Minggu, 13 Oktober 2013

Refleksi 4, Filsafat Ilmu


REFILSEP IV

Alam semesta terbuat dari apa?
Tuhan itu mendahului segala sesuatu. Mendahului apa-apa yang diciptakan. Manusia mempunyai sejarah yang terbatas. Sebenar-benar sejarah adalah milik Tuhan. Apalah manusia mengerti sejarah dirinya, manusia sebenarnya tidak mengetahui dirinya walaupun hanya satu titik. Tuhan itu mendahului segala sesuatu. Mendahului segala sesuatu yang diciptakannya. Jadi Tuhanlah yang mempunyai sejarah. Manusia sejarahnya sangat terbatas dan relatif. Tuhanlah yang mengetahui semua sejarah dari yang ada dan yang mungkin ada.
Ketika kita melakukan olah pikir dan olah hati, maka kita menggunakan spiritual. Ketika menggunakan olah hati, maka manusia yang bersifat tidak sempurna, mempunyai wilayah penekanan-penekanan di dalamnya. Ada kalanya ketika kita berada, kita masih menggunakan otak kita, tetapi jika kita mengintensifkan spiritual kita, maka kita harus menghentikan olah pikir kita. Pengetahuan spiritual manusia bisa tinggi dan rendah, namun kualitas dalam spiritual kita hanya Tuhanlah yang tahu.
Alam semesta terbuat dari apa, merupakan misteri Tuhan. Manusia hanya mempunyai batas tertentu dalam berpikir, jika manusia mengetahui Alam semesta terbuat dari apa, maka sesungguhnya manusia mulai mengenal misteri Tuhan. Kendalikanlah pikiran kita menggunakan hati kita. Tetapkanlah hati kita sebagai komandan kita. Sebenar-benarnya dan semampu-mampunya berfilsafat adalah menjelaskan.
Apa yang kita peroleh dan apa yang kita baca, itulah yang kita gunakan sebagai awal dari pemaham kita. Jangan mudah merasa sombong atas apa yang sedah kita peroleh. Berfilsafat itu adalah mencari hakekat. Pengalaman adalah separuh dari ilmu, separuhnya lagi adalah memikirkannya. Ilmu bukanlah sesuatu yang instan.

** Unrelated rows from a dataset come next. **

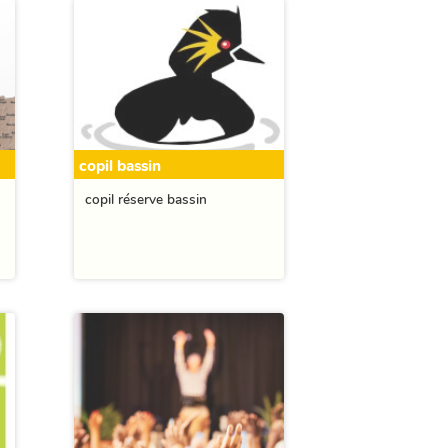
copil bassin
copil réserve bassin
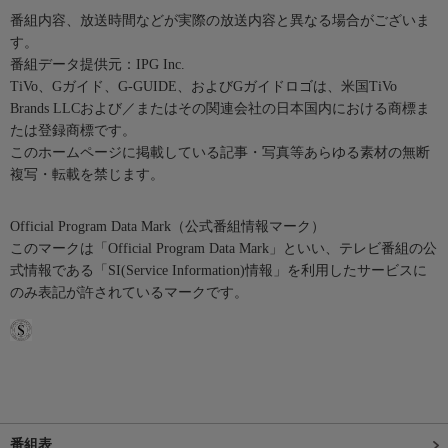
番組内容、放送時間などが実際の放送内容と異なる場合がございま
す。
番組データ提供元：IPG Inc.
TiVo、Gガイド、G-GUIDE、およびGガイドロゴは、米国TiVo
Brands LLCおよび／またはその関連会社の日本国内における商標ま
たは登録商標です。
このホームページに掲載している記事・写真等あらゆる素材の無断
複写・転載を禁じます。
Official Program Data Mark（公式番組情報マーク）
このマークは「Official Program Data Mark」といい、テレビ番組の公
式情報である「SI(Service Information)情報」を利用したサービスに
のみ表記が許されているマークです。
番組表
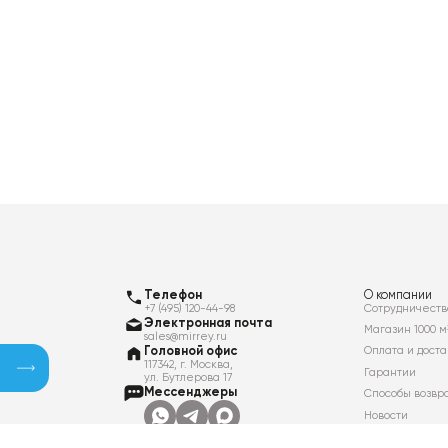
Телефон
О компании
+7 (495) 120-44-98
Сотрудничеств
Электронная почта
Магазин 1000 м
sales@mirrey.ru
Головной офис
Оплата и доста
117342, г. Москва,
Гарантии
ул. Бутлерова 17
Мессенджеры
Способы возвр
Новости
Контакты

Perlukah menghafal dalam belajar filsafat?
Metode menghafal adalah metode yang naïf bin konyol. Karena metode tersebut tidak mencapai sasaran. Sasaran dari pembelajaran adalah pemahaman. Tujuan dari belajar adalah bagaimana caranya yang mungkin ada menjadi ada.

Apakah ada tokoh filsafat yang baru?
Filsafat itu berdimensi, sehingga tokohnya juga berdimensi. Pikirannya juga berdimensi. Dimensi itu menyangkut struktur. Strukturnya menyangkut yang ada dan yang mungkin ada. Hal ini menyangkut salah satu struktur dari bermilyar-milyar struktur yang ada. Ada filsafat material, formal, normati, dan spiritual. Bentuk-bentuk materialnya berbentuk Buku-bukunya,tulisannya, dan sebagainya, tokoh-tokoh formal Plato, Socrates, Rene Descartes, Immanuel Kant, Russel, dan yang lainnya, sedangkan tokoh-tokoh normatifnya adalah pikiran-pikirannya para filsuf dan ide-idenya. Dalam berfilsafat, maka diri kitalah tokoh substansi dari filsafat kita. Fungsi dari belajar filsafat adalah membebaskan pikiran kita dari keterkungkungan tokoh-tokoh lain dalam hal metodologi berpikirnya sesuai dengan dimensi ruang dan waktunya.

Apa beda antara kebanggaan dan kesombongan?
Manusia itu tidak sempurna dan mempunyai banyak kesalahan dan kekurangan. Salah satu kekurangannya adalah manusia tidak bisa terisolasi. Manusia itu terbatas. Karena keterbatasannya maka manusia menemukan arti hidupnya. Sesungguhnya manusia itu multiwajah ketika di dunia. Namun jika kita kembali ke langit, maka manusia hanyalah satu, yaitu kekuasaannya. Begitu turun ke dunia, maka manusia adalah multifacet (plural). Manusia tak pernah mencapai namanya. Hanya Tuhanlah yang sama dengan nama-Nya. Bangga dan kesombongan lebih ke bentuk wadahnya. Bangga dan sombong sama-sama menjadi predikat dari suatu subyek.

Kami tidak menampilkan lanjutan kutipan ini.